• [Task input]

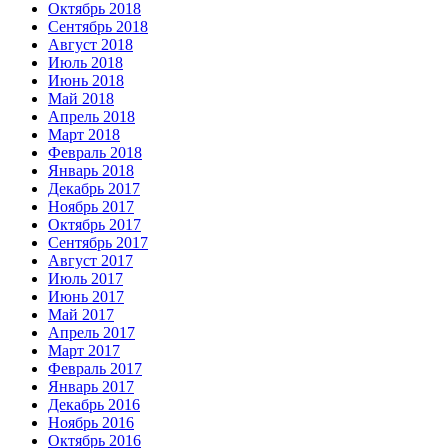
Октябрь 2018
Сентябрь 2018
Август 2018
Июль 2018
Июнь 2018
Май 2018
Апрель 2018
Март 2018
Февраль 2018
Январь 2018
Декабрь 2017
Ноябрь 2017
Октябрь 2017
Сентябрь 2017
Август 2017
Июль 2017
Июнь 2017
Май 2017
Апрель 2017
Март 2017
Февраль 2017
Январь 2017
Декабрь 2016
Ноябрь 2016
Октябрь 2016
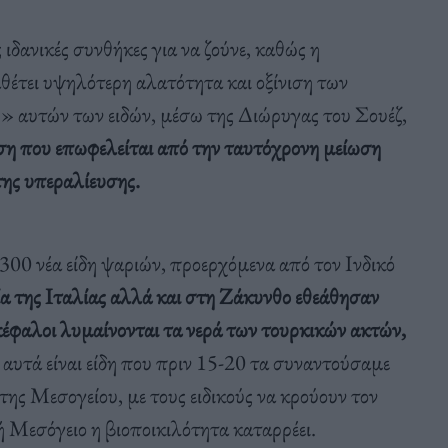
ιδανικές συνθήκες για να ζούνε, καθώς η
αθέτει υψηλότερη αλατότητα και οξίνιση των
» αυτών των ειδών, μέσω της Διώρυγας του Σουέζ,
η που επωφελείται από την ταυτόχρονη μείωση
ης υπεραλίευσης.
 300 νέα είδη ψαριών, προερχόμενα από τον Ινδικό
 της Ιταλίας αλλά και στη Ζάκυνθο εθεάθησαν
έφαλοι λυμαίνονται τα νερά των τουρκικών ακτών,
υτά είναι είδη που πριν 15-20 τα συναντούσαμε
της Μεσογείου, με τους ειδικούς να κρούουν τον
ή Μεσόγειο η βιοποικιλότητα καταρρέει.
* * *
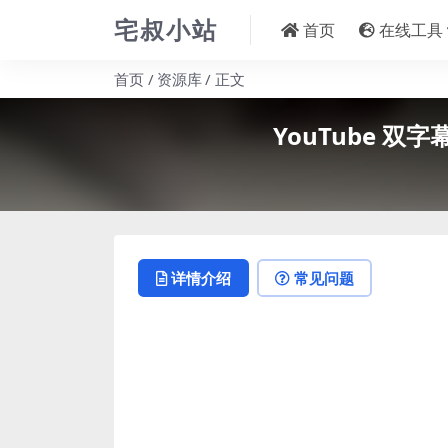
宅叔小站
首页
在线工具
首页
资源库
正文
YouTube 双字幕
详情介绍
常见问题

• [Brief]
Go through the listing above and return each line that includes the word "Октябрь".

• [Worked solution]
Октябрь 2018
Октябрь 2017
Октябрь 2016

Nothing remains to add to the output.